The government's brief is somewhat confused on this matter. It first states that the government "assume[s] arguendo that Torres violated appellant's Sixth Amendment right to counsel," but later says that it "does not dispute that the testimony in question was wrongly admitted," Gov't Br. at 21, and makes no effort at all to defend the trial court's ruling by arguing that the statements were not deliberately elicited by a government agent. At oral argument, the government clarified that it was, in fact, arguing only the harmless error point.

We strongly disagree that admission of these statements was harmless. Constitutional error of this nature is harmless only if it can be said "beyond a reasonable doubt that the error complained of did not contribute to the verdict obtained." Chapman v. California, 386 U.S. 18, 24 (1967); see Milton v. Wainwright, 407 U.S. 371, 377-78 (1972) (applying reasonable doubt standard to assess effect of Massiah violation). This attempt to ascertain the probable impact of the error requires us to weigh the quantum of the government's evidence of guilt against the inherent gravity of the miscue.

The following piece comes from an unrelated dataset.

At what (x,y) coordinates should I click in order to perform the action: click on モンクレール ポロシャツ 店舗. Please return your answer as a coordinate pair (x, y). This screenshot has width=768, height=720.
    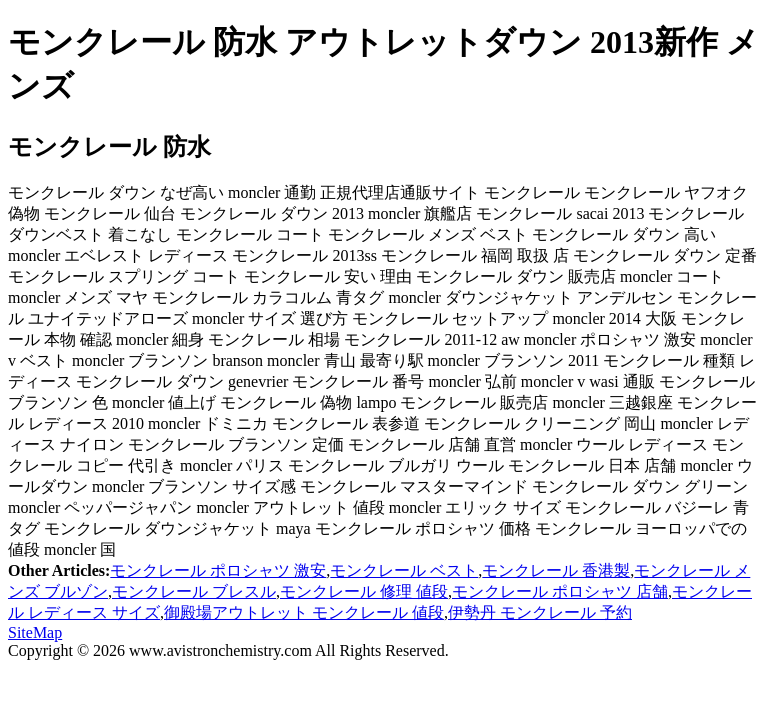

The government tendered substantial evidence pointing toward Lozada's guilt. Several witnesses testified that he played a prominent role in the transportation unit, and this testimony and documentary evidence also revealed seemingly suspicious circumstances casting a pall on his protestations of innocence. The prosecution's case was not, however, so one-sided that we can fairly say that the damaging testimony provided by had little or no effect on the jury's decision. In addition, the harmless error test is more stringent where an error of constitutional dimension has infected the trial. The government cannot surmount this obstacle.

The government urges us to conclude that the constitutional error likely had a de minimis effect because Lozada supposedly asked Torres to shade his testimony only as to one particular transaction, the implication being that evidence that defendant selectively tampered with a witness did not necessarily taint the entire proceedings.

This argument grossly underestimates the impact of the jailhouse statements attributed to Lozada. In all likelihood, the mere suggestion that Lozada asked — or even worse, that he tried to bribe — a material witness (and alleged co-conspirator) to alter his testimony the night before he was to testify destroyed Lozada's credibility, for a jury would reasonably presume that an innocent man would have no reason to ask a witness to shade his testimony. Put another way, this bit of evidence strongly tended to show that a guilty mind was at work. Once heard, it could well have become the colored lens through which the jury viewed all of the other evidence.

Reversed and remanded for a new trial. So ordered.